--- Instructions for the task ---
Your answer must be the records below, repeated exactly, with every picture left out.

--- Records for this task ---

□ □ □

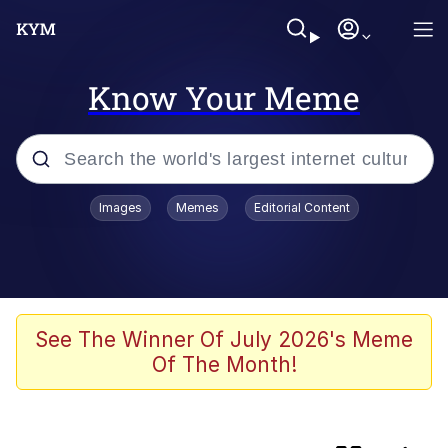
Know Your Meme
Popular searches
Images
Memes
Editorial Content
Memes
Evelyn Smith Smiling /
Evelynsmithhhhh Stare
Günsche trolls Hitler by wasting his
See The Winner Of July 2026's Meme
time
Of The Month!
Colonel Toad
Navy Seal Copypasta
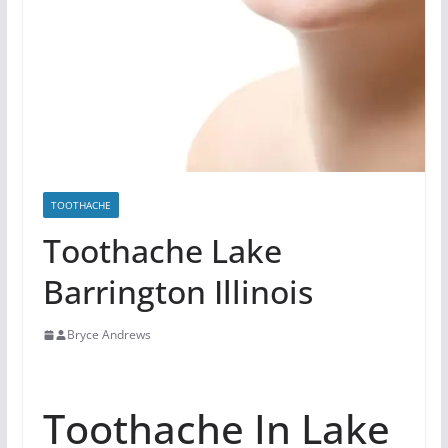
TOOTHACHE
Toothache Lake
Barrington Illinois
Bryce Andrews
Toothache In Lake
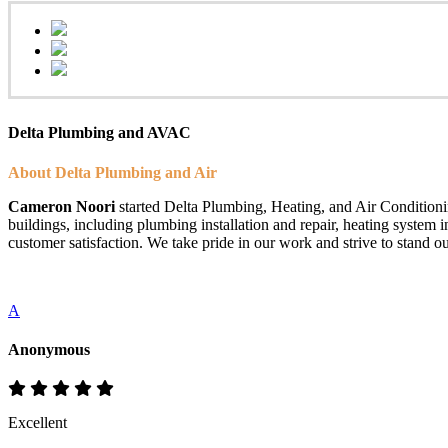
Delta Plumbing and AVAC
About Delta Plumbing and Air
Cameron Noori
started Delta Plumbing, Heating, and Air Conditionin
buildings, including plumbing installation and repair, heating system 
customer satisfaction. We take pride in our work and strive to stand ou
A
Anonymous
Excellent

□ □ □

--- Task output ---
Know Your Meme
Popular searches
Images
Memes
Editorial Content
Memes
Evelyn Smith Smiling /
Evelynsmithhhhh Stare
Günsche trolls Hitler by wasting his
See The Winner Of July 2026's Meme
time
Of The Month!
Colonel Toad
Navy Seal Copypasta
TOOTHACHE
Toothache Lake
Barrington Illinois
Bryce Andrews
Toothache In Lake
Delta Plumbing and AVAC
About Delta Plumbing and Air
Cameron Noori
started Delta Plumbing, Heating, and Air Conditionin
buildings, including plumbing installation and repair, heating system 
customer satisfaction. We take pride in our work and strive to stand ou
A
Anonymous
Excellent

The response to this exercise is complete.